<<<<

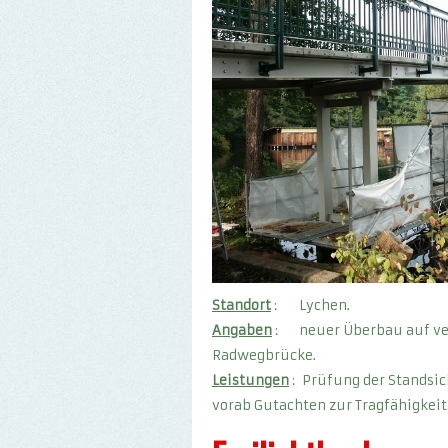
Standort
: Lychen.
Angaben
: neuer Überbau auf ve
Radwegbrücke.
Leistungen
: Prüfung der Standsi
vorab Gutachten zur Tragfähigkeit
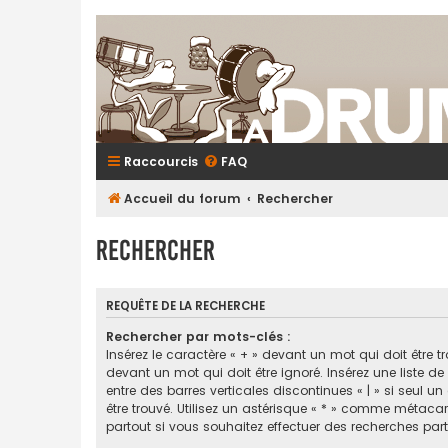
Raccourcis
FAQ
Accueil du forum
Rechercher
Rechercher
REQUÊTE DE LA RECHERCHE
Rechercher par mots-clés :
Insérez le caractère « + » devant un mot qui doit être tr
devant un mot qui doit être ignoré. Insérez une liste d
entre des barres verticales discontinues « | » si seul u
être trouvé. Utilisez un astérisque « * » comme métaca
partout si vous souhaitez effectuer des recherches parti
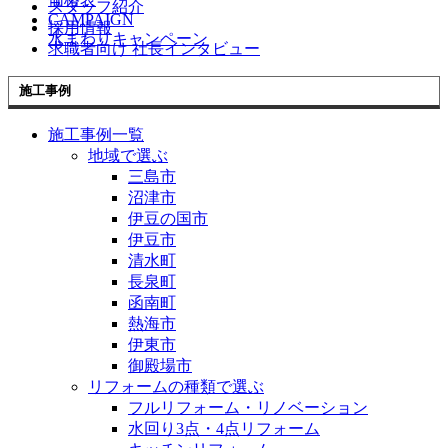
スタッフ紹介
CAMPAIGN
採用情報
水まわりキャンペーン
求職者向け 社長インタビュー
施工事例
施工事例一覧
地域で選ぶ
三島市
沼津市
伊豆の国市
伊豆市
清水町
長泉町
函南町
熱海市
伊東市
御殿場市
リフォームの種類で選ぶ
フルリフォーム・リノベーション
水回り3点・4点リフォーム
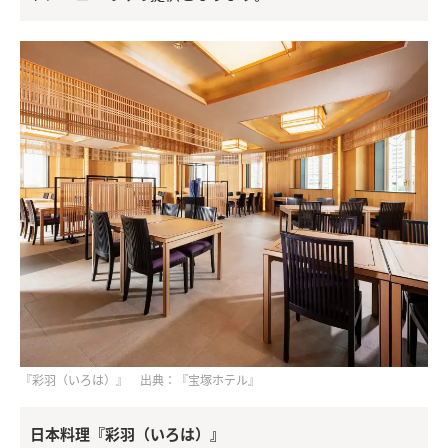
『彩羽（いろは）』 出典：『宝塚ホテル』
日本料理『彩羽（いろは）』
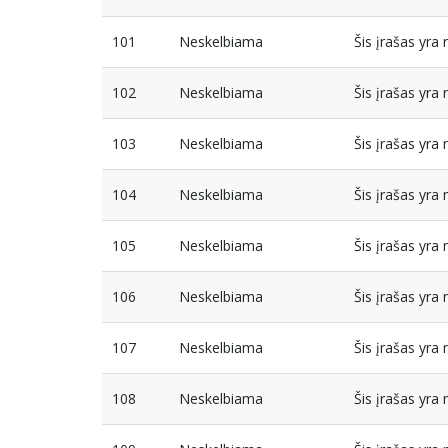
101
Neskelbiama
Šis įrašas yr
102
Neskelbiama
Šis įrašas yr
103
Neskelbiama
Šis įrašas yr
104
Neskelbiama
Šis įrašas yr
105
Neskelbiama
Šis įrašas yr
106
Neskelbiama
Šis įrašas yr
107
Neskelbiama
Šis įrašas yr
108
Neskelbiama
Šis įrašas yr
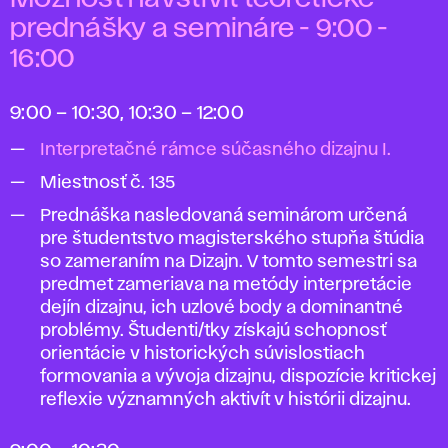
prednášky a semináre - 9:00 -
16:00
9:00 – 10:30, 10:30 – 12:00
Interpretačné rámce súčasného dizajnu I.
Miestnosť č. 135
Prednáška nasledovaná seminárom určená
pre študentstvo magisterského stupňa štúdia
so zameraním na Dizajn. V tomto semestri sa
predmet zameriava na metódy interpretácie
dejín dizajnu, ich uzlové body a dominantné
problémy. Študenti/tky získajú schopnosť
orientácie v historických súvislostiach
formovania a vývoja dizajnu, dispozície kritickej
reflexie významných aktivít v histórii dizajnu.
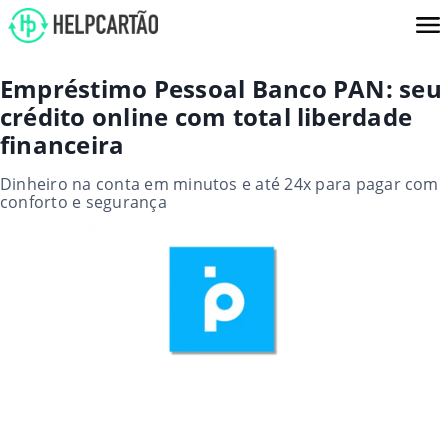
Empréstimo Pessoal Banco PAN: seu
crédito online com total liberdade
financeira
Dinheiro na conta em minutos e até 24x para pagar com
conforto e segurança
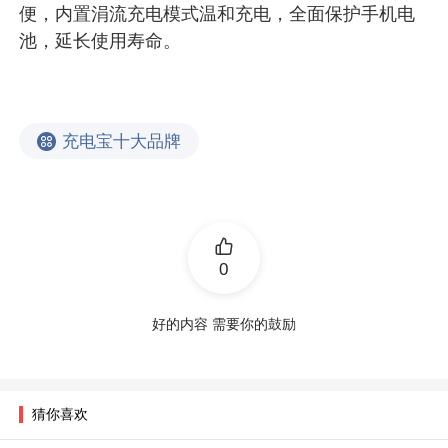
便，内置涓流充电模式温和充电，全面保护手机电
池，延长使用寿命。
充电宝十大品牌
0
好的内容 需要你的鼓励
猜你喜欢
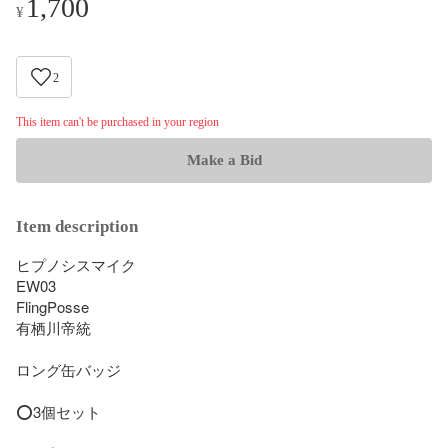
1,700
¥
2
This item can't be purchased in your region
Make a Bid
Item description
ヒプノシスマイク 

EW03

FlingPosse

有栖川帝統

ロング缶バッジ

⭕3個セット
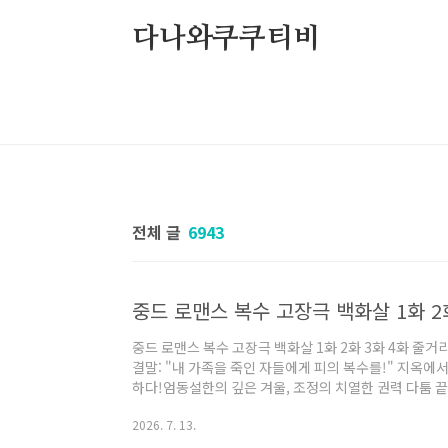
본문 바로가기
다나와쿠쿠티비
전체 글
6943
중드 로맨스 복수 고장극 백화살 1화 2화 3화 4화 줄거
결말: "내 가족을 죽인 자들에게 피의 복수를!" 지옥에
하다!엄동설한의 깊은 겨울, 조정의 치열한 권력 다툼 끝
참하게 몰락합니다. 가문의 유일한 생존자이자 신왕비(
2026. 7. 13.
못하고 극약을 마셔 스스로 목숨을 끊습니다. 하지만 눈을
경하던 중 시녀의 배신으로 절벽에서 추락한西北(서북)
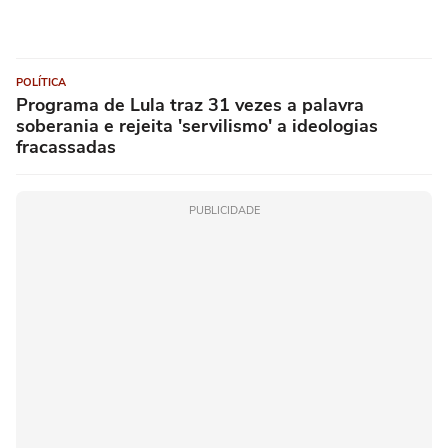
POLÍTICA
Programa de Lula traz 31 vezes a palavra
soberania e rejeita 'servilismo' a ideologias
fracassadas
PUBLICIDADE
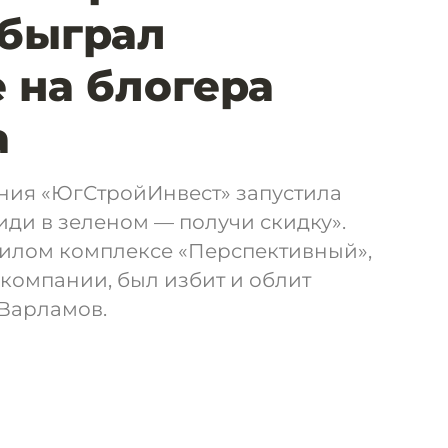
обыграл
 на блогера
а
ния «ЮгСтройИнвест» запустила
ди в зеленом — получи скидку».
жилом комплексе «Перспективный»,
компании, был избит и облит
 Варламов.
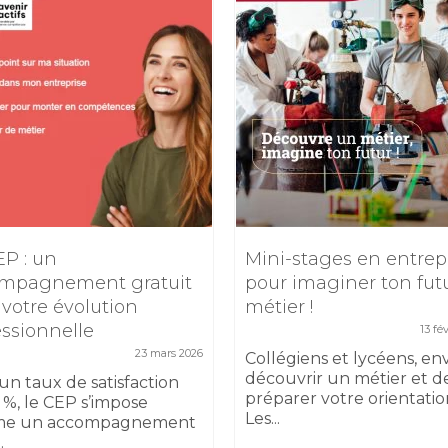
EP : un
Mini-stages en entrep
mpagnement gratuit
pour imaginer ton fut
 votre évolution
métier !
essionnelle
13 fé
23 mars 2026
Collégiens et lycéens, en
découvrir un métier et d
un taux de satisfaction
préparer votre orientatio
 %, le CEP s’impose
Les...
e un accompagnement
.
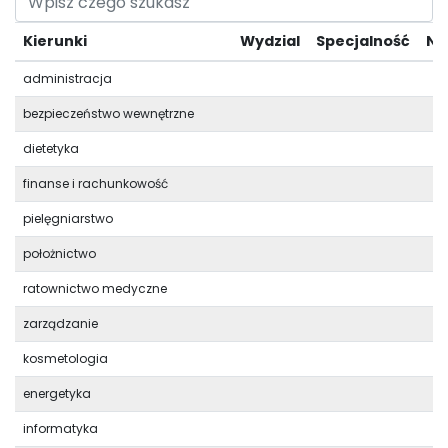
Kierunki
Wydzial
Specjalność
Na
administracja
bezpieczeństwo wewnętrzne
dietetyka
finanse i rachunkowość
pielęgniarstwo
położnictwo
ratownictwo medyczne
zarządzanie
kosmetologia
energetyka
informatyka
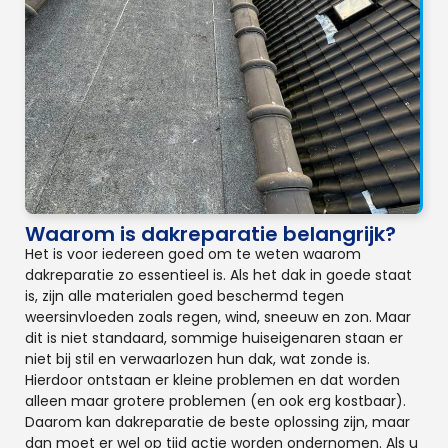
Waarom is dakreparatie belangrijk?
Het is voor iedereen goed om te weten waarom
dakreparatie zo essentieel is. Als het dak in goede staat
is, zijn alle materialen goed beschermd tegen
weersinvloeden zoals regen, wind, sneeuw en zon. Maar
dit is niet standaard, sommige huiseigenaren staan er
niet bij stil en verwaarlozen hun dak, wat zonde is.
Hierdoor ontstaan er kleine problemen en dat worden
alleen maar grotere problemen (en ook erg kostbaar).
Daarom kan dakreparatie de beste oplossing zijn, maar
dan moet er wel op tijd actie worden ondernomen. Als u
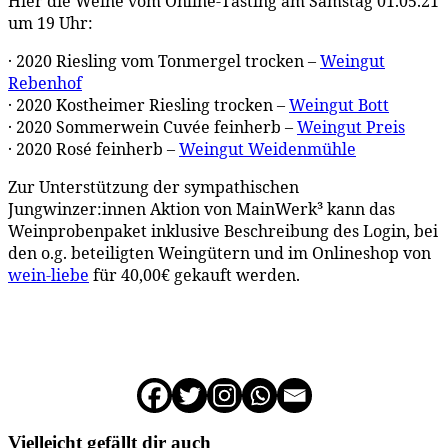
Hier die Weine vom Online-Tasting am Samstag 01.05.21
um 19 Uhr:
· 2020 Riesling vom Tonmergel trocken –
Weingut
Rebenhof
· 2020 Kostheimer Riesling trocken –
Weingut Bott
· 2020 Sommerwein Cuvée feinherb –
Weingut Preis
· 2020 Rosé feinherb –
Weingut Weidenmühle
Zur Unterstützung der sympathischen
Jungwinzer:innen Aktion von MainWerk³ kann das
Weinprobenpaket inklusive Beschreibung des Login, bei
den o.g. beteiligten Weingütern und im Onlineshop von
wein-liebe
für 40,00€ gekauft werden.
Vielleicht gefällt dir auch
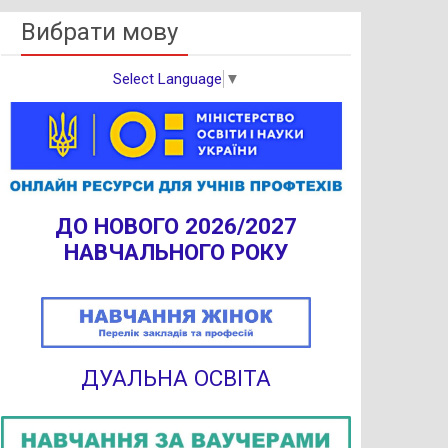
Вибрати мову
Select Language
▼
ДО НОВОГО 2026/2027
НАВЧАЛЬНОГО РОКУ
ДУАЛЬНА ОСВІТА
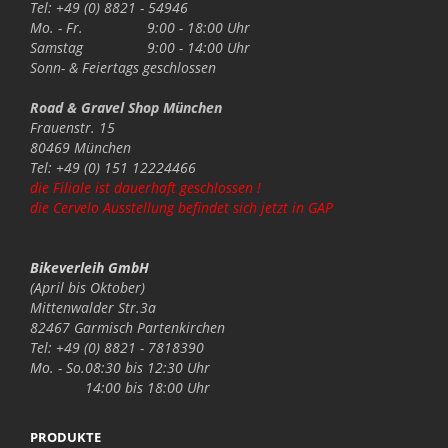
Tel: +49 (0) 8821 - 54946
Mo. - Fr.
9:00 - 18:00 Uhr
Samstag
9:00 - 14:00 Uhr
Sonn- & Feiertags
geschlossen
Road & Gravel Shop München
Frauenstr. 15
80469 München
Tel: +49 (0) 151 12224466
die Filiale ist dauerhaft geschlossen !
die Cervelo Ausstellung befindet sich jetzt in GAP
Bikeverleih GmbH
(April bis Oktober)
Mittenwalder Str.3a
82467 Garmisch Partenkirchen
Tel: +49 (0) 8821 - 7818390
Mo. - So.
08:30 bis 12:30 Uhr
14:00 bis 18:00 Uhr
PRODUKTE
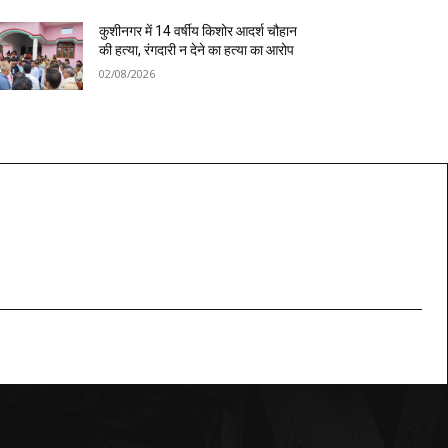
कुशीनगर में 14 वर्षीय किशोर आदर्श चौहान
की हत्या, रंगदारी न देने का हत्या का आरोप
02/08/2026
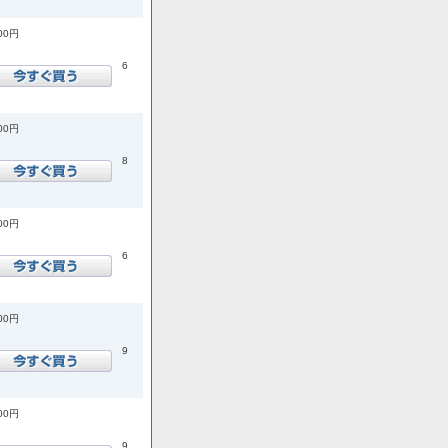
700円
6
400円
8
500円
6
900円
9
900円
9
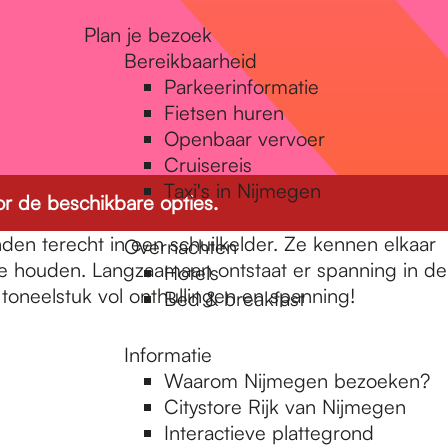
Plan je bezoek
Bereikbaarheid
Parkeerinformatie
Fietsen huren
Openbaar vervoer
Cruisereis
Taxi's in Nijmegen
r de beschikbare opties.
den terecht in een schuilkelder. Ze kennen elkaar
Overnachten
 te houden. Langzaamaan ontstaat er spanning in de
Hotels
toneelstuk vol onthullingen en spanning!
Bed & breakfast
Informatie
Waarom Nijmegen bezoeken?
Citystore Rijk van Nijmegen
Interactieve plattegrond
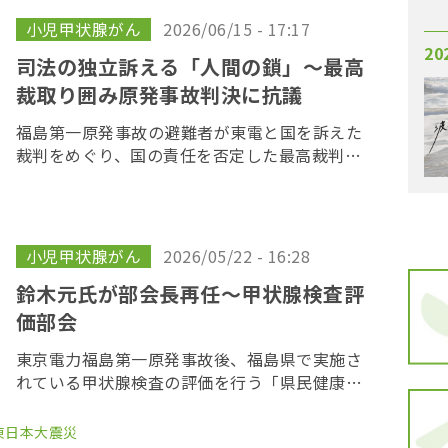
かれた。裁 […]
小児甲状腺がん
2026/06/15 - 17:17
20
司法の独立訴える「人間の鎖」〜最高
裁取り囲み原発事故判決に抗議
福島第一原発事故の避難者が東電と国を訴えた
裁判をめぐり、国の責任を否定した最高裁判決
から６月１７日で４年目を迎えるのを前に、原
告や支援者らが１５日、最高裁判所を取り囲む
「人間の鎖」を行い、司法の独立を訴えた。 呼
びかけた […]
小児甲状腺がん
2026/05/22 - 16:28
鈴木元氏が部会長再任〜甲状腺検査評
価部会
東京電力福島第一原発事故後、福島県で実施さ
れている甲状腺検査の評価を行う「県民健康調
査」甲状腺検査評価部会の２６回会合が２２
日、福島市で開かれた。昨年７月に委員の任期
東日本大震災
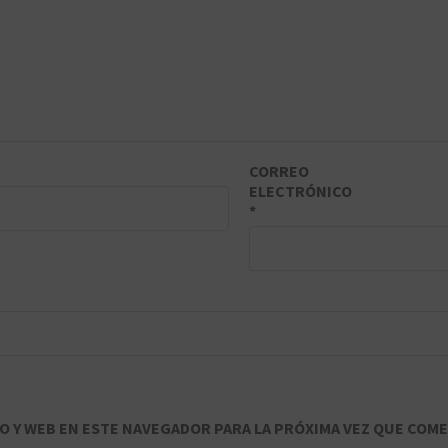
CORREO
ELECTRÓNICO
*
 Y WEB EN ESTE NAVEGADOR PARA LA PRÓXIMA VEZ QUE COME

>>>>

_EXERCISE BRIEF:_ Within the listing above, find the line containing "Riesling trocken –" and the line containing "Frauenstr. 15". Transcribe them and everything between them exactly, leaving out the pictures.

_ANSWER TO THIS TASK:_
· 2020 Kostheimer Riesling trocken –
Weingut Bott
· 2020 Sommerwein Cuvée feinherb –
Weingut Preis
· 2020 Rosé feinherb –
Weingut Weidenmühle
Zur Unterstützung der sympathischen
Jungwinzer:innen Aktion von MainWerk³ kann das
Weinprobenpaket inklusive Beschreibung des Login, bei
den o.g. beteiligten Weingütern und im Onlineshop von
wein-liebe
für 40,00€ gekauft werden.
Vielleicht gefällt dir auch
Вибрати мову
Select Language
▼
ДО НОВОГО 2026/2027
НАВЧАЛЬНОГО РОКУ
ДУАЛЬНА ОСВІТА
Tel: +49 (0) 8821 - 54946
Mo. - Fr.
9:00 - 18:00 Uhr
Samstag
9:00 - 14:00 Uhr
Sonn- & Feiertags
geschlossen
Road & Gravel Shop München
Frauenstr. 15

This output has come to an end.